ACTIVITY:
State the number of lines that hold "nghe" in the records below, with no other words.
»»
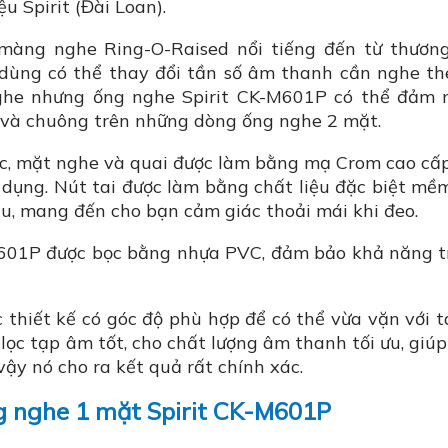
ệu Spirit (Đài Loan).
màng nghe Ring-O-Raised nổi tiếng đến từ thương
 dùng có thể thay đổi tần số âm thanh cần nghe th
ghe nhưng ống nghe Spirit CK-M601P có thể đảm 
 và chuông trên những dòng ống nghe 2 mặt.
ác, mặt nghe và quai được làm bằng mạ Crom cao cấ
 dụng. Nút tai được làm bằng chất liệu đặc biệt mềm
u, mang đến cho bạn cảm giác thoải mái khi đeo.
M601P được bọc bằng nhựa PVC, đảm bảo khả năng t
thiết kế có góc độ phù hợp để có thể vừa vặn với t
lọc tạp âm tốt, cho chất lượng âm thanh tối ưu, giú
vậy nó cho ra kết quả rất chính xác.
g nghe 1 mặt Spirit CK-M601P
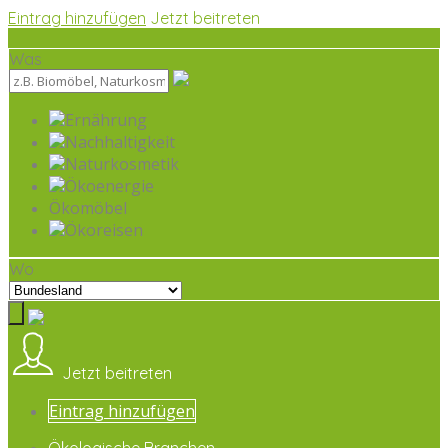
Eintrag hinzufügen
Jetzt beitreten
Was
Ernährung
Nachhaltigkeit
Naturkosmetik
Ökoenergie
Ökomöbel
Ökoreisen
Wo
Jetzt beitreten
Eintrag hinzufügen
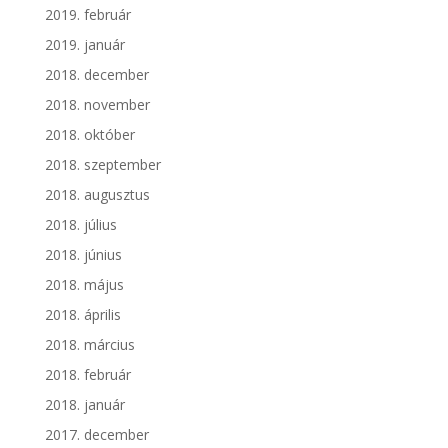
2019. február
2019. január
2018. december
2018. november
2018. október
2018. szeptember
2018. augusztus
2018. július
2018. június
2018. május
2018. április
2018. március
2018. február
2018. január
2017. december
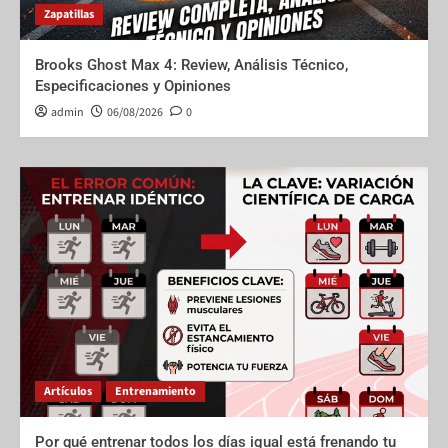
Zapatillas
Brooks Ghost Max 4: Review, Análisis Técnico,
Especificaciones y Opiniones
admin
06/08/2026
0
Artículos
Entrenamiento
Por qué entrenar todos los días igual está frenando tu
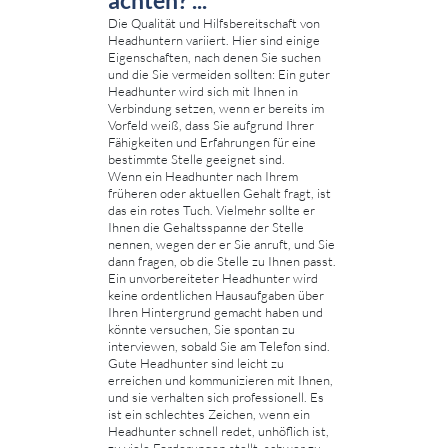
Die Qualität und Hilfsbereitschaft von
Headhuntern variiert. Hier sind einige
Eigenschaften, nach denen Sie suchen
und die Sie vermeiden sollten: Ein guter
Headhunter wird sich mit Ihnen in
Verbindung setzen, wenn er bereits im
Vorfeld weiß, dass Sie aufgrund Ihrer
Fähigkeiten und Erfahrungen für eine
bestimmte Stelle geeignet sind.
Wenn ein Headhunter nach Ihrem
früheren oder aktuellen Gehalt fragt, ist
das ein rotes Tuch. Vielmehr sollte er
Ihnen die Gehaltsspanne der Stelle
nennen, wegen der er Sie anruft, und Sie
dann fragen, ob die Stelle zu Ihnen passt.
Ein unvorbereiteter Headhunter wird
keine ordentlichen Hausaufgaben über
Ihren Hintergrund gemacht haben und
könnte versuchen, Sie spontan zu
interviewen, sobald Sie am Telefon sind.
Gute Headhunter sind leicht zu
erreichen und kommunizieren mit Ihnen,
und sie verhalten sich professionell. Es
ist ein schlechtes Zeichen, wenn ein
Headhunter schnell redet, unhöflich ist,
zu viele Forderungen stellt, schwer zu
««
ANSWER:
6